Le voci afgane che puntano il dito contro i Talebani

Un atteggiamento anche rischioso, in patria. Numerosi ex leader e personalità influenti afgane hanno “rimproverato” ai Talebani la vacuità delle loro risposte. Tra questi l’ex governatore della provincia di Balkh, Ata Mohammad Noor che ha pubblicato un video, contenente un audio in cui la voce di una donna invita i Talebani a difendere Gaza.

Anche la voce di una donna, Mariam Solaimankhil, parlamentare afghana, si è unita al coro delle critiche, incalzando i Talebani con le sue richieste di unirsi alla lotta palestinese. Singolare un suo tweet che commenta un documento-non ancora verificato- che impedirebbe alla leadership ideologica dei mujaheddin di abbandonare il Paese per andare a combattere a Gaza. Un divieto che verrebbe punito a norma di legge. La parlamentare si scaglia contro questo presunto provvedimento, accusando “il vero volto dei Talebani” di essere buono solo a “uccidere gli Afghani”.

Talebani vs. Hamas: interpretazioni dell’Islam e l’ombra dell’Isis-K

La questione è innanzitutto ideologica: Hamas riceve finanziamento e supporto militare dall’Iran sciita e questo i Talebani lo accettano con enorme difficoltà. In secundis, gli accordi di Doha del 2020 vedono impegnati i Talebani nell’impedire che in Afghanistan possa emergere qualsiasi minaccia agli Stati Uniti o ai loro Alleati.

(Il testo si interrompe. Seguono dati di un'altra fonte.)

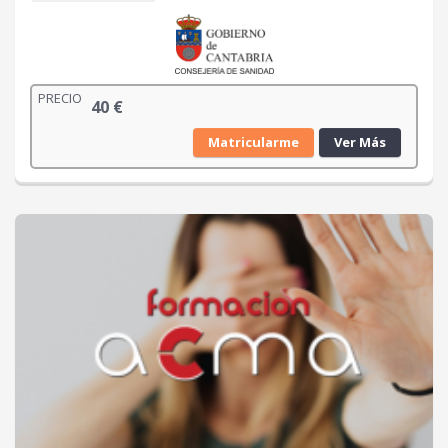
PRECIO
40
€
Matricularme
Ver Más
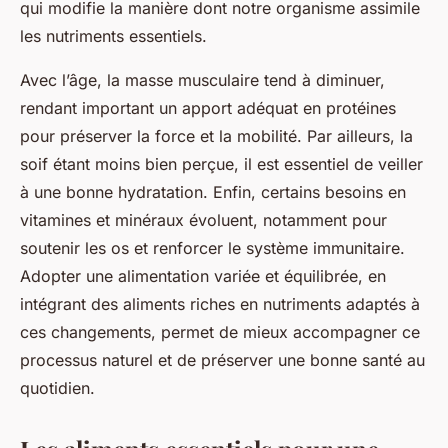
qui modifie la manière dont notre organisme assimile
les nutriments essentiels.
Avec l’âge, la masse musculaire tend à diminuer,
rendant important un apport adéquat en protéines
pour préserver la force et la mobilité. Par ailleurs, la
soif étant moins bien perçue, il est essentiel de veiller
à une bonne hydratation. Enfin, certains besoins en
vitamines et minéraux évoluent, notamment pour
soutenir les os et renforcer le système immunitaire.
Adopter une alimentation variée et équilibrée, en
intégrant des aliments riches en nutriments adaptés à
ces changements, permet de mieux accompagner ce
processus naturel et de préserver une bonne santé au
quotidien.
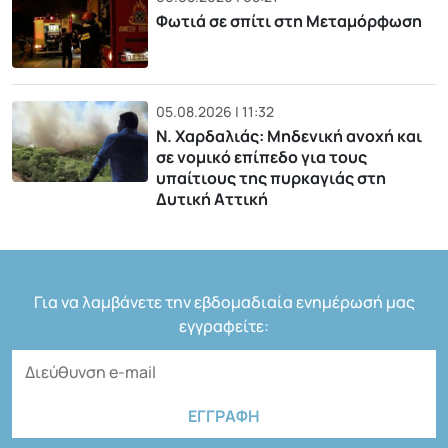
Φωτιά σε σπίτι στη Μεταμόρφωση
05.08.2026 | 11:32
Ν. Χαρδαλιάς: Μηδενική ανοχή και
σε νομικό επίπεδο για τους
υπαίτιους της πυρκαγιάς στη
Δυτική Αττική
Για να λαμβάνετε την εβδομαδιαία ενημέρωσή μας
εγγραφείτε:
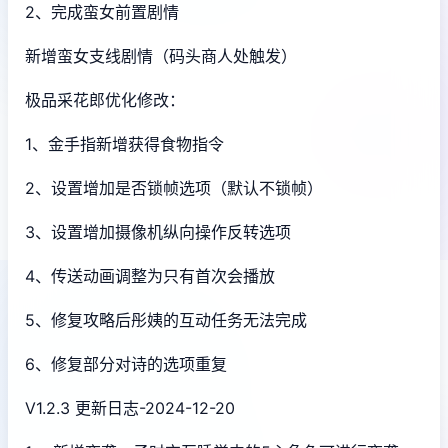
2、完成蛮女前置剧情
新增蛮女支线剧情（码头商人处触发）
极品采花郎优化修改：
1、金手指新增获得食物指令
2、设置增加是否锁帧选项（默认不锁帧）
3、设置增加摄像机纵向操作反转选项
4、传送动画调整为只有首次会播放
5、修复攻略后彤姨的互动任务无法完成
6、修复部分对诗的选项重复
V1.2.3 更新日志-2024-12-20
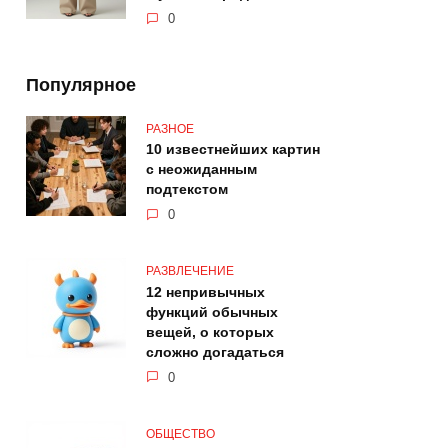
0
Популярное
РАЗНОЕ
10 известнейших картин
с неожиданным
подтекстом
0
РАЗВЛЕЧЕНИЕ
12 непривычных
функций обычных
вещей, о которых
сложно догадаться
0
ОБЩЕСТВО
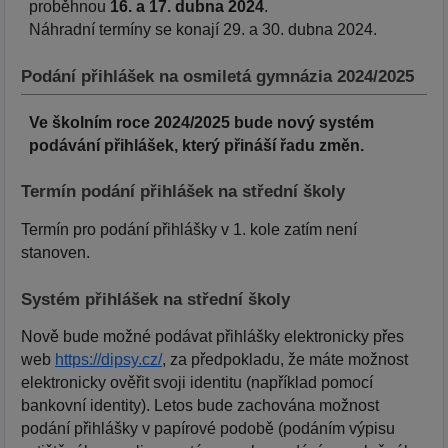
proběhnou
16. a 17. dubna 2024
.
Náhradní termíny se konají 29. a 30. dubna 2024.
Podání přihlášek na osmiletá gymnázia 2024/2025
Ve školním roce 2024/2025 bude nový systém
podávání přihlášek, který přináší řadu změn.
Termín podání přihlášek na střední školy
Termín pro podání přihlášky v 1. kole zatím není
stanoven.
Systém přihlášek na střední školy
Nově bude možné podávat přihlášky elektronicky přes
web
https://dipsy.cz/
, za předpokladu, že máte možnost
elektronicky ověřit svoji identitu (například pomocí
bankovní identity). Letos bude zachována možnost
podání přihlášky v papírové podobě (podáním výpisu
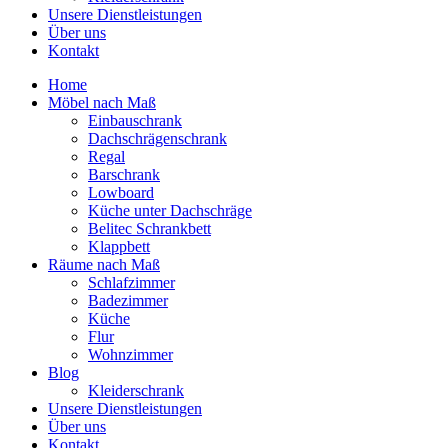
Unsere Dienstleistungen
Über uns
Kontakt
Home
Möbel nach Maß
Einbauschrank
Dachschrägenschrank
Regal
Barschrank
Lowboard
Küche unter Dachschräge
Belitec Schrankbett
Klappbett
Räume nach Maß
Schlafzimmer
Badezimmer
Küche
Flur
Wohnzimmer
Blog
Kleiderschrank
Unsere Dienstleistungen
Über uns
Kontakt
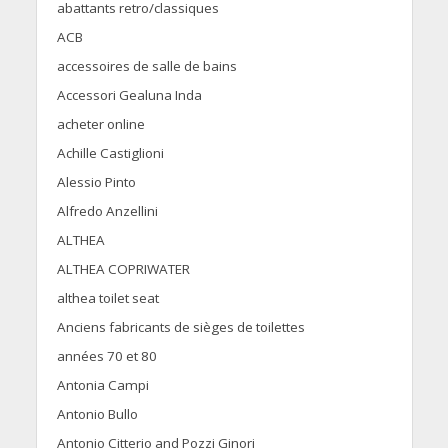
abattants retro/classiques
ACB
accessoires de salle de bains
Accessori Gealuna Inda
acheter online
Achille Castiglioni
Alessio Pinto
Alfredo Anzellini
ALTHEA
ALTHEA COPRIWATER
althea toilet seat
Anciens fabricants de sièges de toilettes
années 70 et 80
Antonia Campi
Antonio Bullo
Antonio Citterio and Pozzi Ginori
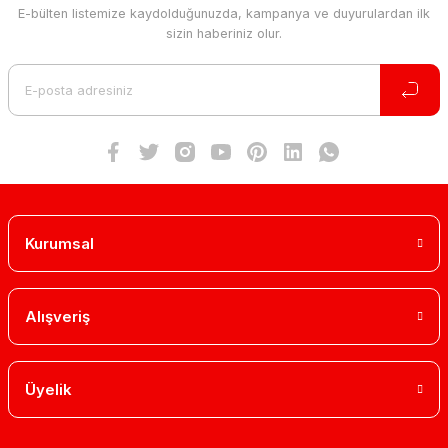
E-bülten listemize kaydolduğunuzda, kampanya ve duyurulardan ilk
sizin haberiniz olur.
Kurumsal
Alışveriş
Üyelik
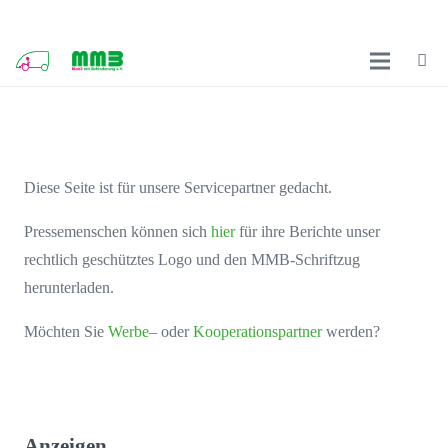
Diese Seite ist für unsere Servicepartner gedacht.
Pressemenschen können sich
hier
für ihre Berichte unser
rechtlich geschütztes Logo und den MMB-Schriftzug
herunterladen.
Möchten Sie
Werbe
– oder
Kooperationspartner
werden?
Anzeigen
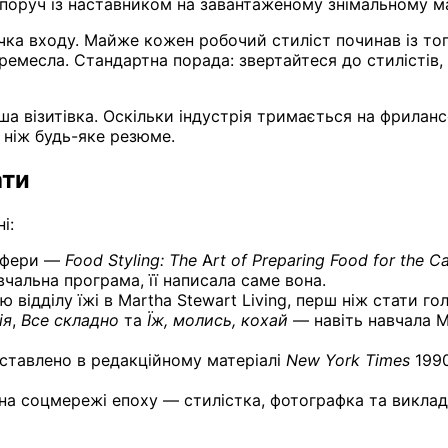
 поруч із наставником на завантаженому знімальному 
ка входу. Майже кожен робочий стиліст починав із то
 ремесла. Стандартна порада: звертайтеся до стилістів
а візитівка. Оскільки індустрія тримається на фрилан
 ніж будь-яке резюме.
ати
і:
 сфери —
Food Styling: The Art of Preparing Food for the 
вчальна програма, її написала саме вона.
відділу їжі в Martha Stewart Living, перш ніж стати г
ія
,
Все складно
та
Їж, молись, кохай
— навіть навчала М
ставлено в редакційному матеріалі
New York Times
1990
на соцмережі епоху — стилістка, фотографка та викла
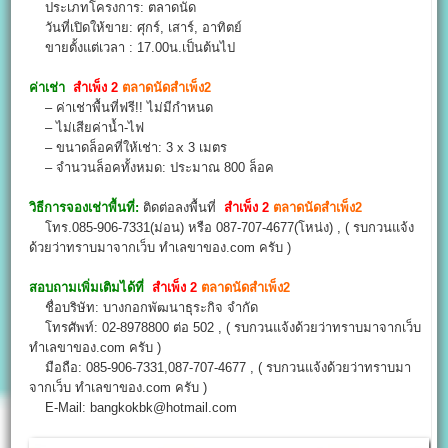
ประเภทโครงการ: ตลาดนัด
วันที่เปิดให้ขาย: ศุกร์, เสาร์, อาทิตย์
ขายตั้งแต่เวลา : 17.00น.เป็นต้นไป
ค่าเช่า
สำเพ็ง 2
ตลาดนัดสำเพ็ง2
– ค่าเช่าพื้นที่ฟรี!! ไม่มีกำหนด
– ไม่เสียค่าน้ำ-ไฟ
– ขนาดล็อคที่ให้เช่า: 3 x 3 เมตร
– จำนวนล็อคทั้งหมด: ประมาณ 800 ล็อค
วิธีการจองเช่าพื้นที่:
ติดต่อลงพื้นที่
สำเพ็ง 2
ตลาดนัดสำเพ็ง2
โทร.085-906-7331(ม่อน) หรือ 087-707-4677(โหน่ง) , ( รบกวนแจ้ง
ด้วยว่าทราบมาจากเว็บ ทำเลขาของ.com ครับ )
สอบถามเพิ่มเติมได้ที่
สำเพ็ง 2
ตลาดนัดสำเพ็ง2
ชื่อบริษัท: บางกอกพัฒนาธุระกิจ จำกัด
โทรศัพท์: 02-8978800 ต่อ 502 , ( รบกวนแจ้งด้วยว่าทราบมาจากเว็บ
ทำเลขาของ.com ครับ )
มือถือ: 085-906-7331,087-707-4677 , ( รบกวนแจ้งด้วยว่าทราบมา
จากเว็บ ทำเลขาของ.com ครับ )
E-Mail: bangkokbk@hotmail.com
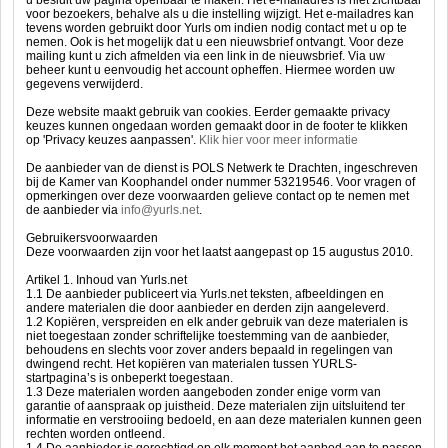
u besluit uw pagina openbaar te maken. Het e-mailadres is niet zichtbaar
voor bezoekers, behalve als u die instelling wijzigt. Het e-mailadres kan
tevens worden gebruikt door Yurls om indien nodig contact met u op te
nemen. Ook is het mogelijk dat u een nieuwsbrief ontvangt. Voor deze
mailing kunt u zich afmelden via een link in de nieuwsbrief. Via uw
beheer kunt u eenvoudig het account opheffen. Hiermee worden uw
gegevens verwijderd.
Deze website maakt gebruik van cookies. Eerder gemaakte privacy
keuzes kunnen ongedaan worden gemaakt door in de footer te klikken
op 'Privacy keuzes aanpassen'.
Klik hier voor meer informatie
De aanbieder van de dienst is POLS Netwerk te Drachten, ingeschreven
bij de Kamer van Koophandel onder nummer 53219546. Voor vragen of
opmerkingen over deze voorwaarden gelieve contact op te nemen met
de aanbieder via
info@yurls.net
.
Gebruikersvoorwaarden
Deze voorwaarden zijn voor het laatst aangepast op 15 augustus 2010.
Artikel 1. Inhoud van Yurls.net
1.1 De aanbieder publiceert via Yurls.net teksten, afbeeldingen en
andere materialen die door aanbieder en derden zijn aangeleverd.
1.2 Kopiëren, verspreiden en elk ander gebruik van deze materialen is
niet toegestaan zonder schriftelijke toestemming van de aanbieder,
behoudens en slechts voor zover anders bepaald in regelingen van
dwingend recht. Het kopiëren van materialen tussen YURLS-
startpagina’s is onbeperkt toegestaan.
1.3 Deze materialen worden aangeboden zonder enige vorm van
garantie of aanspraak op juistheid. Deze materialen zijn uitsluitend ter
informatie en verstrooiing bedoeld, en aan deze materialen kunnen geen
rechten worden ontleend.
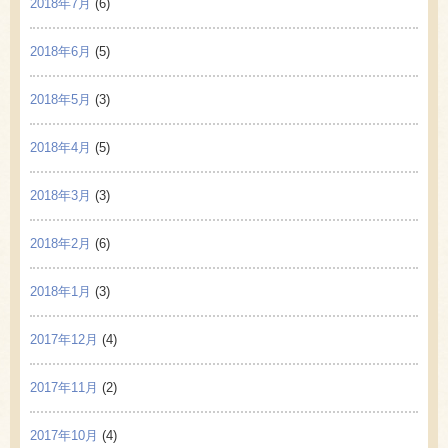
2018年7月
(6)
2018年6月
(5)
2018年5月
(3)
2018年4月
(5)
2018年3月
(3)
2018年2月
(6)
2018年1月
(3)
2017年12月
(4)
2017年11月
(2)
2017年10月
(4)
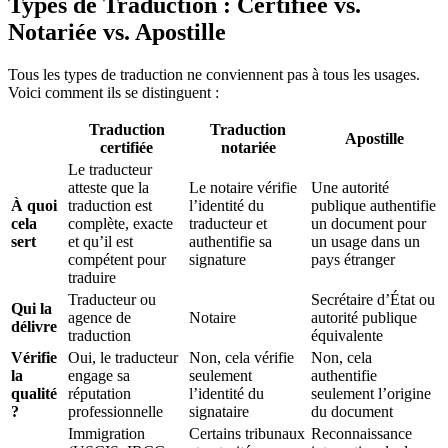
Types de Traduction : Certifiée vs.
Notariée vs. Apostille
Tous les types de traduction ne conviennent pas à tous les usages.
Voici comment ils se distinguent :
Traduction
Traduction
Apostille
certifiée
notariée
Le traducteur
atteste que la
Le notaire vérifie
Une autorité
À quoi
traduction est
l’identité du
publique authentifie
cela
complète, exacte
traducteur et
un document pour
sert
et qu’il est
authentifie sa
un usage dans un
compétent pour
signature
pays étranger
traduire
Traducteur ou
Secrétaire d’État ou
Qui la
agence de
Notaire
autorité publique
délivre
traduction
équivalente
Vérifie
Oui, le traducteur
Non, cela vérifie
Non, cela
la
engage sa
seulement
authentifie
qualité
réputation
l’identité du
seulement l’origine
?
professionnelle
signataire
du document
Immigration
Certains tribunaux
Reconnaissance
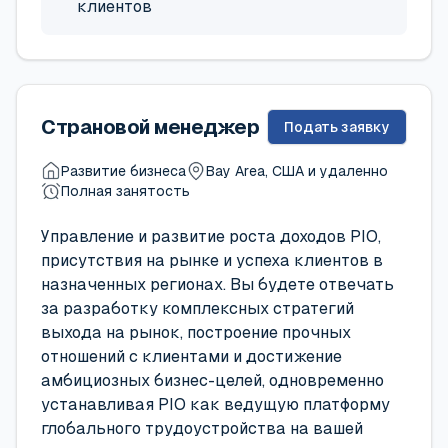
клиентов
Страновой менеджер
Подать заявку
Развитие бизнеса
Bay Area, США и удаленно
Полная занятость
Управление и развитие роста доходов PIO,
присутствия на рынке и успеха клиентов в
назначенных регионах. Вы будете отвечать
за разработку комплексных стратегий
выхода на рынок, построение прочных
отношений с клиентами и достижение
амбициозных бизнес-целей, одновременно
устанавливая PIO как ведущую платформу
глобального трудоустройства на вашей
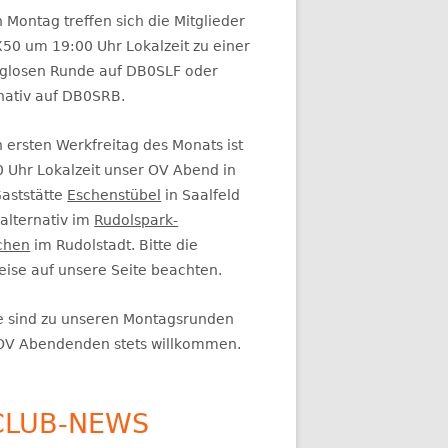
itenleiste
 Montag treffen sich die Mitglieder
50 um 19:00 Uhr Lokalzeit zu einer
glosen Runde auf DB0SLF oder
rnativ auf DB0SRB.
 ersten Werkfreitag des Monats ist
0 Uhr Lokalzeit unser OV Abend in
Gaststätte
Eschenstübel
in Saalfeld
alternativ im
Rudolspark-
chen
im Rudolstadt. Bitte die
eise auf unsere Seite beachten.
e sind zu unseren Montagsrunden
OV Abendenden stets willkommen.
CLUB-NEWS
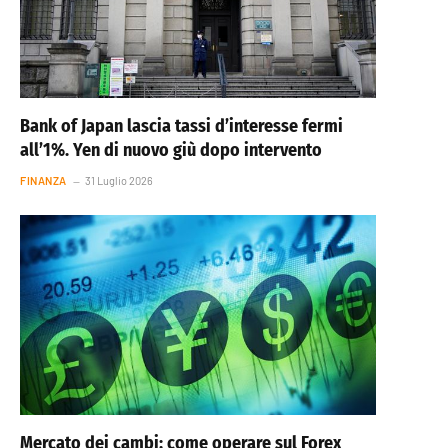
Bank of Japan lascia tassi d’interesse fermi
all’1%. Yen di nuovo giù dopo intervento
FINANZA
31 Luglio 2026
Mercato dei cambi: come operare sul Forex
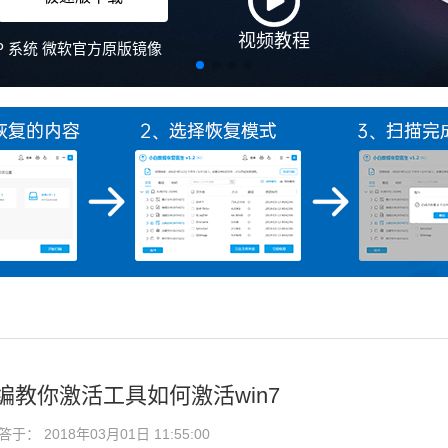
视频教程
、XP 系统 微软官方原版镜像
,小编教你激活工具如何激活win7
： 2018年03月01日 11:55:00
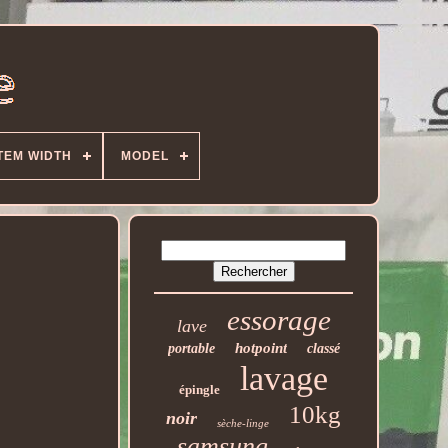
TEM WIDTH
MODEL
essorage
lave
hotpoint
portable
classé
lavage
épingle
10kg
noir
sèche-linge
samsung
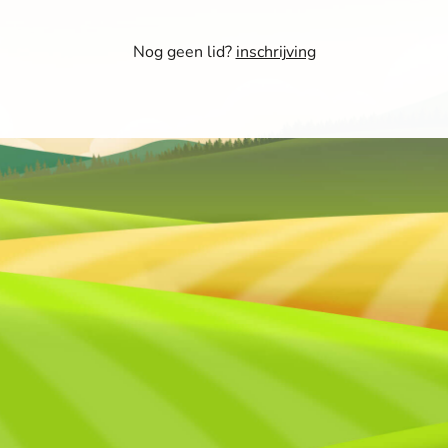
Nog geen lid?
inschrijving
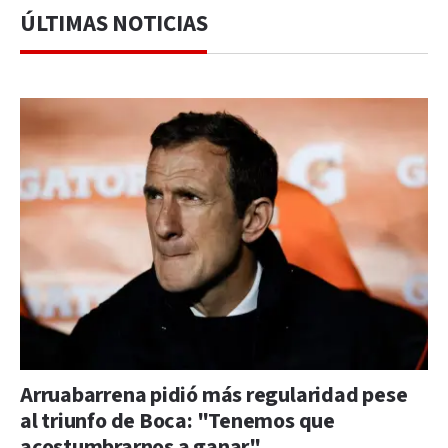
ÚLTIMAS NOTICIAS
Arruabarrena pidió más regularidad pese
al triunfo de Boca: "Tenemos que
acostumbrarnos a ganar"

Questo implica che filippiche e invettive, sebbene non costituiscano appoggio logistico (il che farebbe scattare la violazione degli Accordi), potrebbe mettere in discussione lo status quo raggiunto nell’estate di due anni fa: un grattacapo che Washington, ora come ora, non vorrebbe mai avere e che alla leadership di Kabul arrecherebbe solo danni e ulteriore isolamento.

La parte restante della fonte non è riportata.